## ASSIGNED TASK:
Transcribe the full listing, keeping every word as it stands.

## INFORMATION GIVEN:
☆ ☆ ☆

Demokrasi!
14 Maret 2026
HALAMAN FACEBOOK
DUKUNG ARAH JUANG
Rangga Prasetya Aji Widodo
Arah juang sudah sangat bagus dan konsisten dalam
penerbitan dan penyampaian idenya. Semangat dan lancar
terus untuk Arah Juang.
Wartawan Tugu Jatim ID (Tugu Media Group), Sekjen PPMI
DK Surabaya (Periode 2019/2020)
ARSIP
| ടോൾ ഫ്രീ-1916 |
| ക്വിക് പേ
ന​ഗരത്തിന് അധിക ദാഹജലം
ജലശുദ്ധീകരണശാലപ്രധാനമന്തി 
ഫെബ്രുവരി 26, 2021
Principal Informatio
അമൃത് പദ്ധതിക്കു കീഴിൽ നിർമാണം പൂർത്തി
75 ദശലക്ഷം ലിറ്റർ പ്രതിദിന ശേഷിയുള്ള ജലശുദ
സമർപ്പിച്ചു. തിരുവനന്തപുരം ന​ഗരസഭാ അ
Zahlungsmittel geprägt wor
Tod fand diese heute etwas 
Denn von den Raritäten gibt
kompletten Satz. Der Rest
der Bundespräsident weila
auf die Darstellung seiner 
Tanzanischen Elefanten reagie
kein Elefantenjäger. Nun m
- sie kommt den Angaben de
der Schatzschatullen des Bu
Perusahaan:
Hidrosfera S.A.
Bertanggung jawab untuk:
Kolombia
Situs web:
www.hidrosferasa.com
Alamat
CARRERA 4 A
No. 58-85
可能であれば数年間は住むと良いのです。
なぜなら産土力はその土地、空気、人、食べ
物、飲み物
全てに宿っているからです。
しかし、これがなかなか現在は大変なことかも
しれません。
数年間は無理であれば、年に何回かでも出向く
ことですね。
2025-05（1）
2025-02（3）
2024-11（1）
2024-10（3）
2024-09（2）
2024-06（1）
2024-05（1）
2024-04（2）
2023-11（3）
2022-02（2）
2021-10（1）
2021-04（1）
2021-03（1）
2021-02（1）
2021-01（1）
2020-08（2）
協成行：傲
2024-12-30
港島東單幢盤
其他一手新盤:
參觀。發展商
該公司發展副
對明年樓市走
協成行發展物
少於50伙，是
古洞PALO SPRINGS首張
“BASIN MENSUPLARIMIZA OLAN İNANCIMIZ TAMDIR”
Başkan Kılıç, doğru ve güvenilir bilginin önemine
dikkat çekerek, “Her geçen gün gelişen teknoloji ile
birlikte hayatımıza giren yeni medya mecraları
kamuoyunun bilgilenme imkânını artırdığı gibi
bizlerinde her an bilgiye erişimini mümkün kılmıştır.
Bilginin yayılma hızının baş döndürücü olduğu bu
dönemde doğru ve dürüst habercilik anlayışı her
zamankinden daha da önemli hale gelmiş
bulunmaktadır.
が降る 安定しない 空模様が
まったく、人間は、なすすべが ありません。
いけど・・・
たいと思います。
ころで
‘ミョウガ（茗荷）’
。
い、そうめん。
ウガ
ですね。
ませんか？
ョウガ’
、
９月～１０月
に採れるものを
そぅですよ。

☆ ☆ ☆

## ANSWER TO THE PROBLEM:
Demokrasi!
14 Maret 2026
HALAMAN FACEBOOK
DUKUNG ARAH JUANG
Rangga Prasetya Aji Widodo
Arah juang sudah sangat bagus dan konsisten dalam
penerbitan dan penyampaian idenya. Semangat dan lancar
terus untuk Arah Juang.
Wartawan Tugu Jatim ID (Tugu Media Group), Sekjen PPMI
DK Surabaya (Periode 2019/2020)
ARSIP
| ടോൾ ഫ്രീ-1916 |
| ക്വിക് പേ
ന​ഗരത്തിന് അധിക ദാഹജലം
ജലശുദ്ധീകരണശാലപ്രധാനമന്തി 
ഫെബ്രുവരി 26, 2021
Principal Informatio
അമൃത് പദ്ധതിക്കു കീഴിൽ നിർമാണം പൂർത്തി
75 ദശലക്ഷം ലിറ്റർ പ്രതിദിന ശേഷിയുള്ള ജലശുദ
സമർപ്പിച്ചു. തിരുവനന്തപുരം ന​ഗരസഭാ അ
Zahlungsmittel geprägt wor
Tod fand diese heute etwas 
Denn von den Raritäten gibt
kompletten Satz. Der Rest
der Bundespräsident weila
auf die Darstellung seiner 
Tanzanischen Elefanten reagie
kein Elefantenjäger. Nun m
- sie kommt den Angaben de
der Schatzschatullen des Bu
Perusahaan:
Hidrosfera S.A.
Bertanggung jawab untuk:
Kolombia
Situs web:
www.hidrosferasa.com
Alamat
CARRERA 4 A
No. 58-85
可能であれば数年間は住むと良いのです。
なぜなら産土力はその土地、空気、人、食べ
物、飲み物
全てに宿っているからです。
しかし、これがなかなか現在は大変なことかも
しれません。
数年間は無理であれば、年に何回かでも出向く
ことですね。
2025-05（1）
2025-02（3）
2024-11（1）
2024-10（3）
2024-09（2）
2024-06（1）
2024-05（1）
2024-04（2）
2023-11（3）
2022-02（2）
2021-10（1）
2021-04（1）
2021-03（1）
2021-02（1）
2021-01（1）
2020-08（2）
協成行：傲
2024-12-30
港島東單幢盤
其他一手新盤:
參觀。發展商
該公司發展副
對明年樓市走
協成行發展物
少於50伙，是
古洞PALO SPRINGS首張
“BASIN MENSUPLARIMIZA OLAN İNANCIMIZ TAMDIR”
Başkan Kılıç, doğru ve güvenilir bilginin önemine
dikkat çekerek, “Her geçen gün gelişen teknoloji ile
birlikte hayatımıza giren yeni medya mecraları
kamuoyunun bilgilenme imkânını artırdığı gibi
bizlerinde her an bilgiye erişimini mümkün kılmıştır.
Bilginin yayılma hızının baş döndürücü olduğu bu
dönemde doğru ve dürüst habercilik anlayışı her
zamankinden daha da önemli hale gelmiş
bulunmaktadır.
が降る 安定しない 空模様が
まったく、人間は、なすすべが ありません。
いけど・・・
たいと思います。
ころで
‘ミョウガ（茗荷）’
。
い、そうめん。
ウガ
ですね。
ませんか？
ョウガ’
、
９月～１０月
に採れるものを
そぅですよ。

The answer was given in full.